Employment Law Advice for Canadian Manufacturers

Every workplace has its own unique challenges. Canadian manufacturers, struggling with an aging workforce and a lack of available skilled workers, can face a myriad of labor law issues. Given the wide range of employee classifications – from machine operators and technicians to administrators and management, here are some legal tips to help you maximize the efficiency and smooth running of your business and avoid costly mistakes. .

1. Manage an aging workforce

With the need to innovate and keep up with changing technology, we are seeing more and more complaints of age discrimination as employers phase out existing and often older employees without the skills to handle the new technologies.

To manage risk (and address labor shortage issues), employers could consider offering in-house training to workers who may be displaced by technology, and also use this as a way to retain employees. skilled workers who might otherwise retire early. If you are concerned about training costs, you can have an employee stay with you for a certain period of time or be responsible for reimbursing the costs.

2. Manage a more diverse workforce

When it comes to labor shortages, manufacturers should be aware of federal Temporary Foreign Worker (“TFWP”) programs, especially if you are in an eligible manufacturing sector, such as food manufacturing, manufacturing wood products and the manufacture of furniture and related products. If you operate in Quebec, a special pilot project related to the TFWP has expanded this year, with increased flexibilities for employers in certain sectors in that province.

We are also seeing more and more complaints of discrimination based on race as workplace demographics change. Remember that all workers, including your temporary foreign workers, are subject to employment standards and human rights legislation.

3. Management of overtime and working hours

Faced with labor and skills shortages, Canadian manufacturers inevitably find more employees working overtime. All employers must adhere to the maximum hours of work and minimum rest periods required by provincial employment standards legislation. If you regularly pay overtime, consider reviewing how overtime is handled and using averaging agreements or giving employees paid time off. You will need to implement these changes strategically to make them binding on your employees.

4. Risk management related to workforce reductions and business slowdowns

Although this is a typical feature of collective agreements, it is still surprising that most non-unionized workplaces do not have temporary layoff clauses in their employment contracts. We see many employers facing costly constructive dismissal claims due to temporary layoffs.

If you are considering adding a temporary layoff clause to your workers’ terms of employment, you should also have your termination clauses reviewed. When the employees you hire aren’t working or your business experiences a downturn, downsizing can be a significant cost unless you’re well prepared by limiting employee rights in the event of layoff.
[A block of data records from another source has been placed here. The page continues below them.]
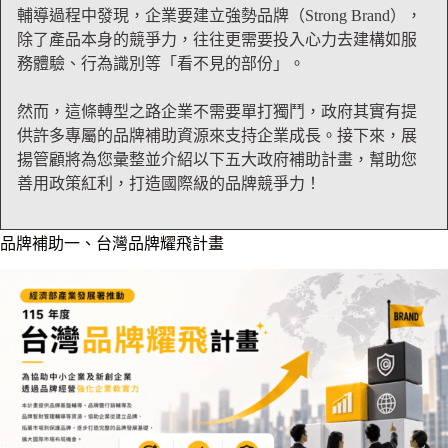
輔導過程中發現，企業要建立強勢品牌（Strong Brand），
除了產品本身的競爭力，往往更需要投入心力去建構如服
務體驗、行為識別等「看不見的部份」。
然而，這條轉型之路企業不需要單打獨鬥，政府其實有提
供許多專屬的品牌補助資源來支持企業成長。接下來，展
揚管顧將為您彙整並介紹以下五大政府補助計畫，幫助您
善用政策紅利，打造國際級的品牌競爭力！
品牌補助一、台灣品牌耀飛計畫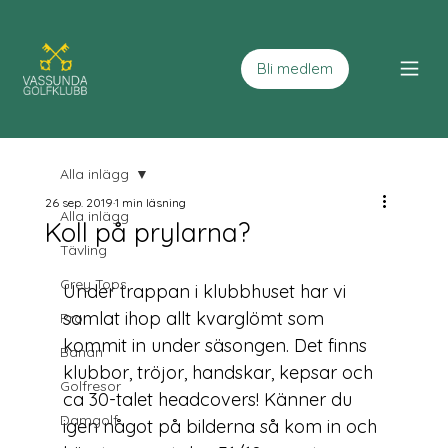
Bli medlem
Alla inlägg
26 sep. 2019
1 min läsning
Alla inlägg
Koll på prylarna?
Tävling
Grey Tops
Under trappan i klubbhuset har vi 
samlat ihop allt kvarglömt som 
Pro
kommit in under säsongen. Det finns 
Banan
klubbor, tröjor, handskar, kepsar och 
Golfresor
ca 30-talet headcovers! Känner du 
Damgolf
igen något på bilderna så kom in och 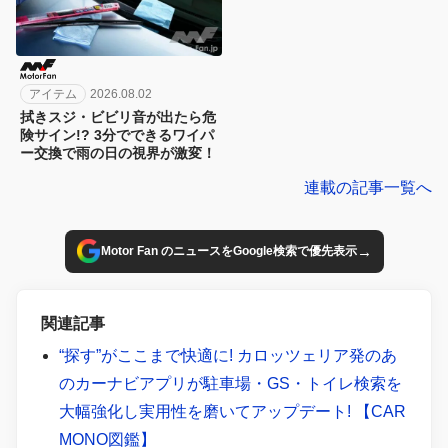
アイテム
2026.08.02
拭きスジ・ビビリ音が出たら危
険サイン!? 3分でできるワイパ
ー交換で雨の日の視界が激変！
連載の記事一覧へ
→
Motor Fan のニュースをGoogle検索で優先表示
関連記事
“探す”がここまで快適に! カロッツェリア発のあ
のカーナビアプリが駐車場・GS・トイレ検索を
大幅強化し実用性を磨いてアップデート! 【CAR
MONO図鑑】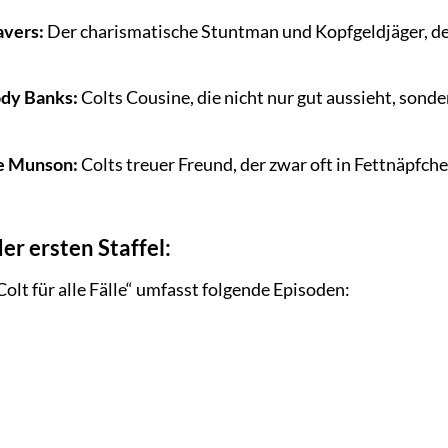
avers:
Der charismatische Stuntman und Kopfgeldjäger, de
ody Banks:
Colts Cousine, die nicht nur gut aussieht, sond
ie Munson:
Colts treuer Freund, der zwar oft in Fettnäpfchen
er ersten Staffel:
 Colt für alle Fälle“ umfasst folgende Episoden: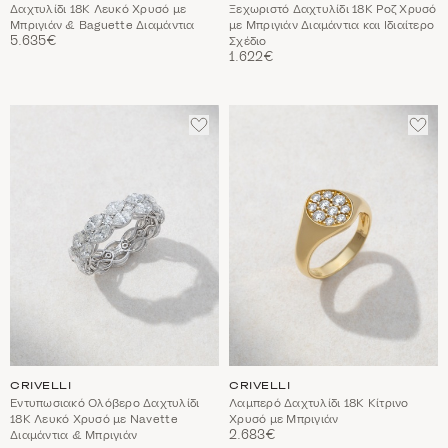
Δαχτυλίδι 18Κ Λευκό Χρυσό με
Ξεχωριστό Δαχτυλίδι 18Κ Ροζ Χρυσό
Μπριγιάν & Baguette Διαμάντια
με Μπριγιάν Διαμάντια και Ιδιαίτερο
5.635€
Σχέδιο
1.622€
ΠΡΟΣΘΈΣΤΕ
ΠΡΟ
ΣΤΑ
ΣΤΑ
ΑΓΑΠΗΜΈΝΑ
ΑΓΑ
CRIVELLI
CRIVELLI
Εντυπωσιακό Ολόβερο Δαχτυλίδι
Λαμπερό Δαχτυλίδι 18Κ Κίτρινο
18Κ Λευκό Χρυσό με Navette
Χρυσό με Μπριγιάν
2.683€
Διαμάντια & Μπριγιάν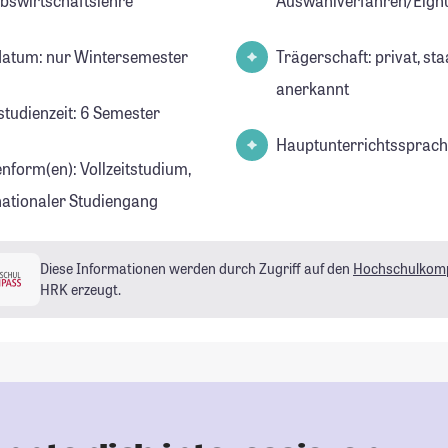
ebswirtschaftslehre
Auswahlverfahren/Eign
datum: nur Wintersemester
Trägerschaft: privat, sta
anerkannt
studienzeit: 6 Semester
Hauptunterrichtssprach
enform(en): Vollzeitstudium,
nationaler Studiengang
Diese Informationen werden durch Zugriff auf den
Hochschulkom
HRK erzeugt.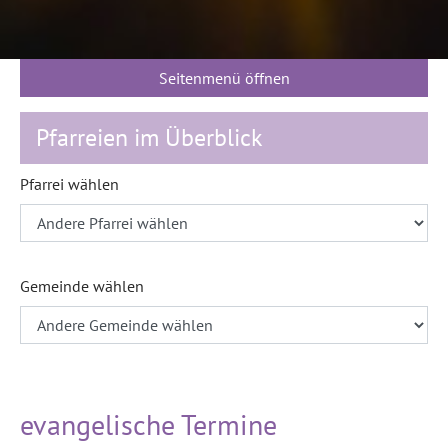
Seitenmenü öffnen
Pfarreien im Überblick
Pfarrei wählen
Gemeinde wählen
evangelische Termine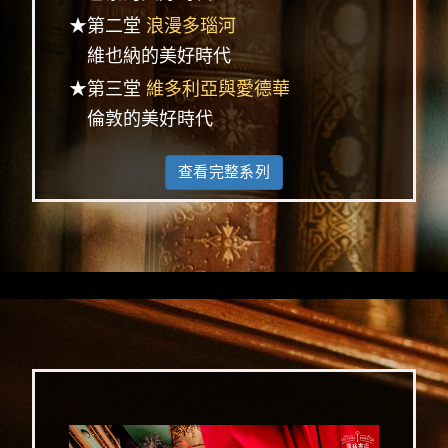
★第二堂
浪漫多瑙河
維也納的美好時代
★第三堂
維多利亞與愛德華
倫敦的美好時代
查看完整系列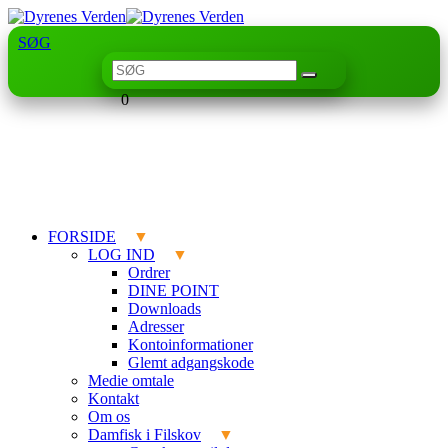
SØG
0
FORSIDE
LOG IND
Ordrer
DINE POINT
Downloads
Adresser
Kontoinformationer
Glemt adgangskode
Medie omtale
Kontakt
Om os
Damfisk i Filskov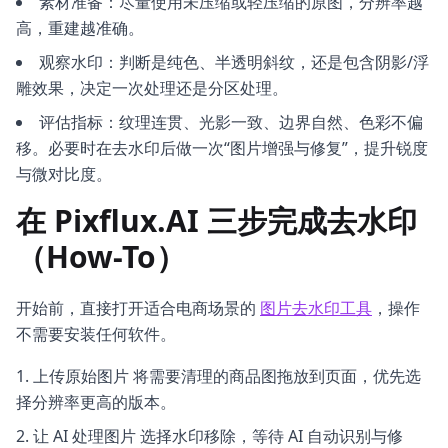
素材准备：尽量使用未压缩或轻压缩的原图，分辨率越
高，重建越准确。
观察水印：判断是纯色、半透明斜纹，还是包含阴影/浮
雕效果，决定一次处理还是分区处理。
评估指标：纹理连贯、光影一致、边界自然、色彩不偏
移。必要时在去水印后做一次“图片增强与修复”，提升锐度
与微对比度。
在 Pixflux.AI 三步完成去水印
（How-To）
开始前，直接打开适合电商场景的
图片去水印工具
，操作
不需要安装任何软件。
上传原始图片 将需要清理的商品图拖放到页面，优先选
择分辨率更高的版本。
让 AI 处理图片 选择水印移除，等待 AI 自动识别与修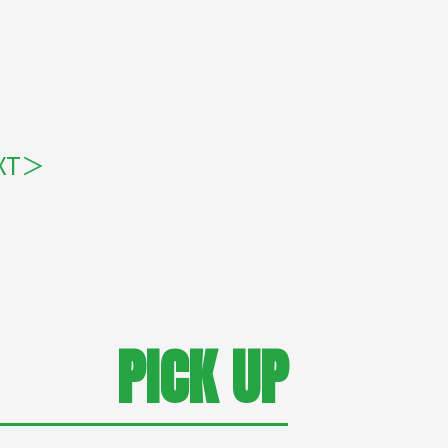
XT＞
PICK UP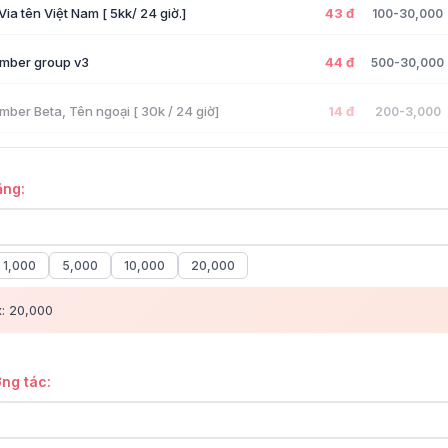
Via tên Việt Nam [ 5kk/ 24 giờ.]
43 đ
100-30,000
mber group v3
44 đ
500-30,000
ber Beta, Tên ngoại [ 30k / 24 giờ]
14 đ
200-3,000
cebook Group Members - Pro5
14 đ
10-20,000
ăng:
ber beta, Tên Việt Nam [500-1k / 24 giờ.]
14 đ
200-1,000
Via tên Việt Nam [ 5-10k / 24 giờ.]
55 đ
50-50,000
1,000
5,000
10,000
20,000
mber group v1
60 đ
200-200,00
x: 20,000
ơng tác: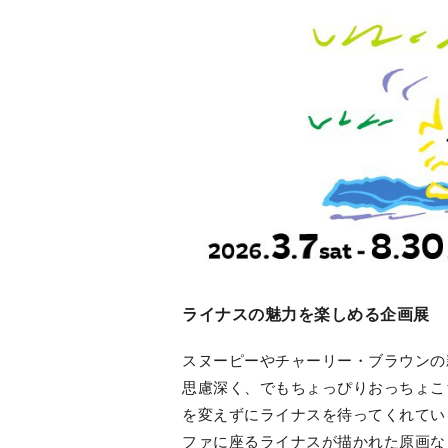
ライナスの魅力を楽しめる企画展
スヌーピーやチャーリー・ブラウンの
思慮深く、でもちょっぴりおっちょこ
を変えずにライナスを待ってくれてい
ファに座るライナスが描かれた原画な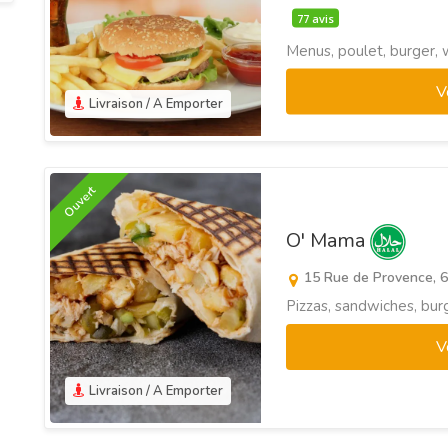
77 avis
Menus, poulet, burger, 
V
Livraison / A Emporter
Ouvert
O' Mama
15 Rue de Provence, 
Pizzas, sandwiches, bur
V
Livraison / A Emporter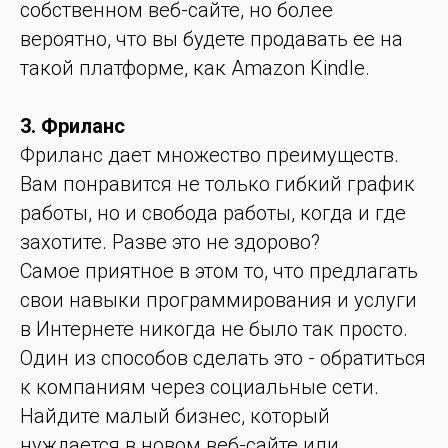
собственном веб-сайте, но более
вероятно, что вы будете продавать ее на
такой платформе, как Amazon Kindle.
3. Фриланс
Фриланс дает множество преимуществ.
Вам понравится не только гибкий график
работы, но и свобода работы, когда и где
захотите. Разве это не здорово?
Самое приятное в этом то, что предлагать
свои навыки программирования и услуги
в Интернете никогда не было так просто.
Один из способов сделать это - обратиться
к компаниям через социальные сети.
Найдите малый бизнес, который
нуждается в новом веб-сайте или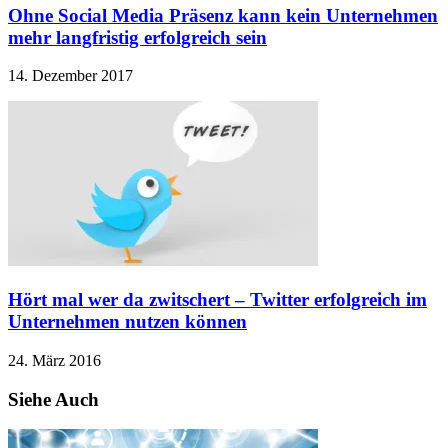
Ohne Social Media Präsenz kann kein Unternehmen
mehr langfristig erfolgreich sein
14. Dezember 2017
Hört mal wer da zwitschert – Twitter erfolgreich im
Unternehmen nutzen können
24. März 2016
Siehe Auch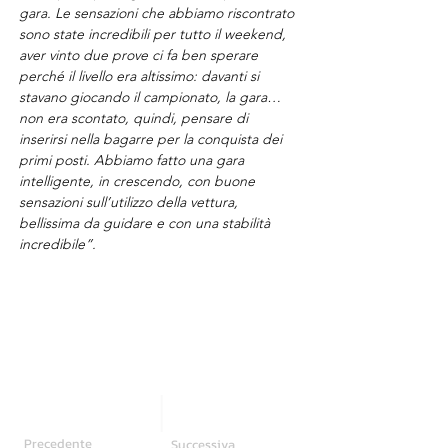
gara. Le sensazioni che abbiamo riscontrato 
sono state incredibili per tutto il weekend, 
aver vinto due prove ci fa ben sperare 
perché il livello era altissimo: davanti si 
stavano giocando il campionato, la gara… 
non era scontato, quindi, pensare di 
inserirsi nella bagarre per la conquista dei 
primi posti. Abbiamo fatto una gara 
intelligente, in crescendo, con buone 
sensazioni sull’utilizzo della vettura, 
bellissima da guidare e con una stabilità 
incredibile”. 
Precedente
Successiva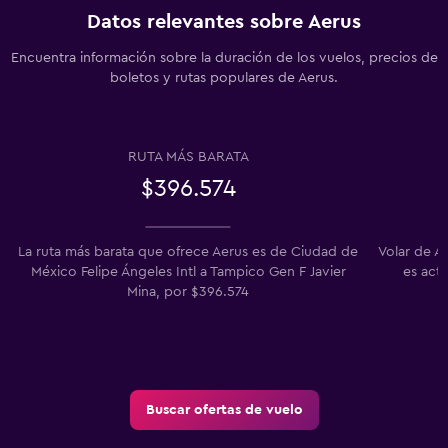
Datos relevantes sobre Aerus
Encuentra información sobre la duración de los vuelos, precios de
boletos y rutas populares de Aerus.
RUTA MÁS BARATA
$396.574
La ruta más barata que ofrece Aerus es de Ciudad de
Volar de A
México Felipe Ángeles Intl a Tampico Gen F Javier
es act
Mina, por $396.574
Buscar ofertas de vuelo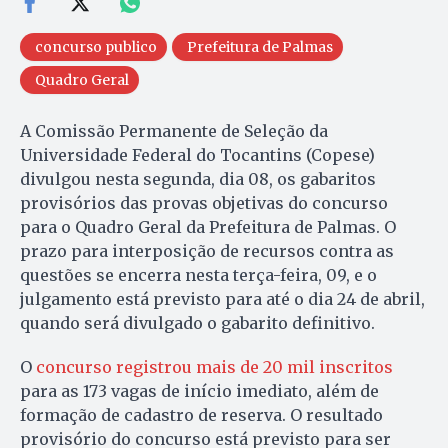
concurso publico
Prefeitura de Palmas
Quadro Geral
A Comissão Permanente de Seleção da
Universidade Federal do Tocantins (Copese)
divulgou nesta segunda, dia 08, os gabaritos
provisórios das provas objetivas do concurso
para o Quadro Geral da Prefeitura de Palmas. O
prazo para interposição de recursos contra as
questões se encerra nesta terça-feira, 09, e o
julgamento está previsto para até o dia 24 de abril,
quando será divulgado o gabarito definitivo.
O
concurso registrou mais de 20 mil inscritos
para as 173 vagas de início imediato, além de
formação de cadastro de reserva. O resultado
provisório do concurso está previsto para ser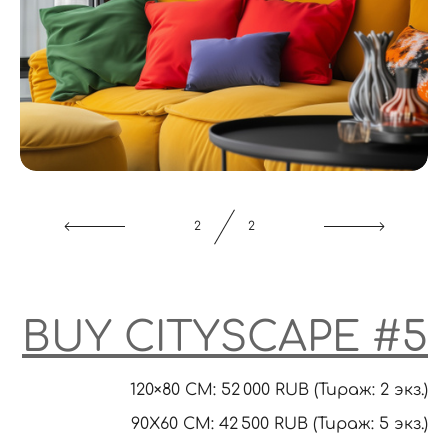
1
2
BUY CITYSCAPE #5
120×80 CM: 52 000 RUB (Тираж: 2 экз.)
90X60 CM: 42 500 RUB (Тираж: 5 экз.)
Unless contractually limited, all employees are entitled to reasonable notice of termination of employment.

A termination clause is rendered unenforceable if it contravenes applicable employment standards legislation. Except in Quebec, termination liability can be managed through carefully drafted employment contracts with enforceable termination provisions. With enforceable termination provisions, you can limit your employees’ rights to the minimum amount required by applicable employment standards legislation, which is significantly less than what the employee would be entitled to under reasonable notice. in common law. Unlike the common law provinces, Quebec poses a particular challenge and different strategies would apply.